▶ [What the task requires]:
This task calls for every entry below to be repeated exactly, without the pictures.

▶ [Provided data]:
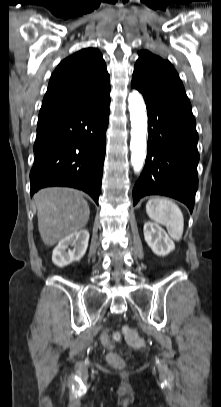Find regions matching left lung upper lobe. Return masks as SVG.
Segmentation results:
<instances>
[{
  "label": "left lung upper lobe",
  "mask_w": 221,
  "mask_h": 407,
  "mask_svg": "<svg viewBox=\"0 0 221 407\" xmlns=\"http://www.w3.org/2000/svg\"><path fill=\"white\" fill-rule=\"evenodd\" d=\"M131 86L147 96H163L173 93H185L184 86L176 70L167 60L147 50L139 53Z\"/></svg>",
  "instance_id": "obj_1"
}]
</instances>
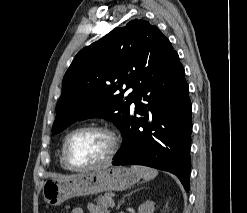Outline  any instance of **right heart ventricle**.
<instances>
[{
    "instance_id": "e07e8e85",
    "label": "right heart ventricle",
    "mask_w": 247,
    "mask_h": 213,
    "mask_svg": "<svg viewBox=\"0 0 247 213\" xmlns=\"http://www.w3.org/2000/svg\"><path fill=\"white\" fill-rule=\"evenodd\" d=\"M60 165L62 166V168L68 169V168L64 165V163H63L62 155H60Z\"/></svg>"
}]
</instances>
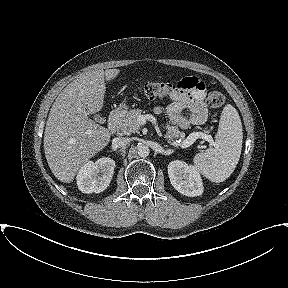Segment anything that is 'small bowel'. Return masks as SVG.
Returning a JSON list of instances; mask_svg holds the SVG:
<instances>
[{
    "label": "small bowel",
    "instance_id": "c3829d8e",
    "mask_svg": "<svg viewBox=\"0 0 288 288\" xmlns=\"http://www.w3.org/2000/svg\"><path fill=\"white\" fill-rule=\"evenodd\" d=\"M179 84V91L171 95V103L167 107L160 104L154 106V112L161 114L166 112L176 126L186 129L190 124L200 125L207 119V109L204 104L206 89L204 83L196 77L183 78ZM189 112V116H183L182 111Z\"/></svg>",
    "mask_w": 288,
    "mask_h": 288
}]
</instances>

▶ [Answer]:
Find regions matching left lung upper lobe. Return masks as SVG.
Segmentation results:
<instances>
[{
  "label": "left lung upper lobe",
  "mask_w": 221,
  "mask_h": 407,
  "mask_svg": "<svg viewBox=\"0 0 221 407\" xmlns=\"http://www.w3.org/2000/svg\"><path fill=\"white\" fill-rule=\"evenodd\" d=\"M131 86L147 96H163L173 93H185L184 86L176 70L167 60L147 50L139 53Z\"/></svg>",
  "instance_id": "obj_1"
}]
</instances>
Outline  any instance of **right heart ventricle**.
<instances>
[{
    "instance_id": "e07e8e85",
    "label": "right heart ventricle",
    "mask_w": 247,
    "mask_h": 213,
    "mask_svg": "<svg viewBox=\"0 0 247 213\" xmlns=\"http://www.w3.org/2000/svg\"><path fill=\"white\" fill-rule=\"evenodd\" d=\"M60 165L62 166V168L68 169V168L64 165V163H63L62 155H60Z\"/></svg>"
}]
</instances>
Segment anything that is 'small bowel'. Return masks as SVG.
Returning a JSON list of instances; mask_svg holds the SVG:
<instances>
[{
    "label": "small bowel",
    "instance_id": "c3829d8e",
    "mask_svg": "<svg viewBox=\"0 0 288 288\" xmlns=\"http://www.w3.org/2000/svg\"><path fill=\"white\" fill-rule=\"evenodd\" d=\"M179 84V91L171 95V103L167 107L160 104L154 106V112L161 114L166 112L176 126L186 129L190 124L200 125L207 119V109L204 104L206 89L204 83L196 77L183 78ZM189 112V116H183L182 111Z\"/></svg>",
    "mask_w": 288,
    "mask_h": 288
}]
</instances>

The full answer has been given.